What you are asked to do —
Please print the records below word for word.

Saved data entries
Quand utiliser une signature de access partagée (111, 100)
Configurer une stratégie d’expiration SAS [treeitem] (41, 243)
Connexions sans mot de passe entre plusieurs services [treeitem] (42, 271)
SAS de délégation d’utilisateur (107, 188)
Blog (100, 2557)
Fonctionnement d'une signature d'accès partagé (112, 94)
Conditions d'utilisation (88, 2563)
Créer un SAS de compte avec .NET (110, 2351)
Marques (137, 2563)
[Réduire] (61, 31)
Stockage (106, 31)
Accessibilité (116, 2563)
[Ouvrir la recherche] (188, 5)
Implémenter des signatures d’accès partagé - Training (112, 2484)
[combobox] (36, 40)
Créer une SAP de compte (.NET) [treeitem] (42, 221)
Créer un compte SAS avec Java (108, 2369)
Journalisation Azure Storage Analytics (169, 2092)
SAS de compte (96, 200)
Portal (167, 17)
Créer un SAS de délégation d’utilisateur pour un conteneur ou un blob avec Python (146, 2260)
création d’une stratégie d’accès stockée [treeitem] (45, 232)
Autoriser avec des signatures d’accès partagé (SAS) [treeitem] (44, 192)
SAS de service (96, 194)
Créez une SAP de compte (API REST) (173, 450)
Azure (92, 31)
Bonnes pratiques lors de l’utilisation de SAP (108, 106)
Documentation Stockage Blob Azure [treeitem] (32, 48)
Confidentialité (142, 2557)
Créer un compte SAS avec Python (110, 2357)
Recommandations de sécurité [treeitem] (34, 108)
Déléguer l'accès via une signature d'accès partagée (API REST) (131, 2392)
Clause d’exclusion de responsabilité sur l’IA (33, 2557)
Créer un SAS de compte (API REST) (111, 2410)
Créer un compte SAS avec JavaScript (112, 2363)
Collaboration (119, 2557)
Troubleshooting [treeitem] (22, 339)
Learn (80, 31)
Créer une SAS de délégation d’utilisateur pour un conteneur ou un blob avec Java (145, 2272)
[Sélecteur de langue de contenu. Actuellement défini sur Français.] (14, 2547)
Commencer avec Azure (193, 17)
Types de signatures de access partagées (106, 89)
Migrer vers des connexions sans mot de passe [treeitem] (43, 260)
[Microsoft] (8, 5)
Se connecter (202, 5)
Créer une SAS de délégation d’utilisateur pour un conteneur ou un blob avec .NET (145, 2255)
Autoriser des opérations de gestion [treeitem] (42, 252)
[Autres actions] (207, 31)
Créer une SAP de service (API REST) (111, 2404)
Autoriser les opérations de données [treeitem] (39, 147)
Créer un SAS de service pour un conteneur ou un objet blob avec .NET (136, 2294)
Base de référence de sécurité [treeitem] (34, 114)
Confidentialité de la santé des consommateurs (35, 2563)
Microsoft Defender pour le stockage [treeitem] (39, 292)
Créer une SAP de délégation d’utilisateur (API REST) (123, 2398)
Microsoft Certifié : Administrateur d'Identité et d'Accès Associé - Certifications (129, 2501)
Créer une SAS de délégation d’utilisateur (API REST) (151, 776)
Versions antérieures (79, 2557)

Response to this task —
Quand utiliser une signature de access partagée (111, 100)
Configurer une stratégie d’expiration SAS [treeitem] (41, 243)
Connexions sans mot de passe entre plusieurs services [treeitem] (42, 271)
SAS de délégation d’utilisateur (107, 188)
Blog (100, 2557)
Fonctionnement d'une signature d'accès partagé (112, 94)
Conditions d'utilisation (88, 2563)
Créer un SAS de compte avec .NET (110, 2351)
Marques (137, 2563)
[Réduire] (61, 31)
Stockage (106, 31)
Accessibilité (116, 2563)
[Ouvrir la recherche] (188, 5)
Implémenter des signatures d’accès partagé - Training (112, 2484)
[combobox] (36, 40)
Créer une SAP de compte (.NET) [treeitem] (42, 221)
Créer un compte SAS avec Java (108, 2369)
Journalisation Azure Storage Analytics (169, 2092)
SAS de compte (96, 200)
Portal (167, 17)
Créer un SAS de délégation d’utilisateur pour un conteneur ou un blob avec Python (146, 2260)
création d’une stratégie d’accès stockée [treeitem] (45, 232)
Autoriser avec des signatures d’accès partagé (SAS) [treeitem] (44, 192)
SAS de service (96, 194)
Créez une SAP de compte (API REST) (173, 450)
Azure (92, 31)
Bonnes pratiques lors de l’utilisation de SAP (108, 106)
Documentation Stockage Blob Azure [treeitem] (32, 48)
Confidentialité (142, 2557)
Créer un compte SAS avec Python (110, 2357)
Recommandations de sécurité [treeitem] (34, 108)
Déléguer l'accès via une signature d'accès partagée (API REST) (131, 2392)
Clause d’exclusion de responsabilité sur l’IA (33, 2557)
Créer un SAS de compte (API REST) (111, 2410)
Créer un compte SAS avec JavaScript (112, 2363)
Collaboration (119, 2557)
Troubleshooting [treeitem] (22, 339)
Learn (80, 31)
Créer une SAS de délégation d’utilisateur pour un conteneur ou un blob avec Java (145, 2272)
[Sélecteur de langue de contenu. Actuellement défini sur Français.] (14, 2547)
Commencer avec Azure (193, 17)
Types de signatures de access partagées (106, 89)
Migrer vers des connexions sans mot de passe [treeitem] (43, 260)
[Microsoft] (8, 5)
Se connecter (202, 5)
Créer une SAS de délégation d’utilisateur pour un conteneur ou un blob avec .NET (145, 2255)
Autoriser des opérations de gestion [treeitem] (42, 252)
[Autres actions] (207, 31)
Créer une SAP de service (API REST) (111, 2404)
Autoriser les opérations de données [treeitem] (39, 147)
Créer un SAS de service pour un conteneur ou un objet blob avec .NET (136, 2294)
Base de référence de sécurité [treeitem] (34, 114)
Confidentialité de la santé des consommateurs (35, 2563)
Microsoft Defender pour le stockage [treeitem] (39, 292)
Créer une SAP de délégation d’utilisateur (API REST) (123, 2398)
Microsoft Certifié : Administrateur d'Identité et d'Accès Associé - Certifications (129, 2501)
Créer une SAS de délégation d’utilisateur (API REST) (151, 776)
Versions antérieures (79, 2557)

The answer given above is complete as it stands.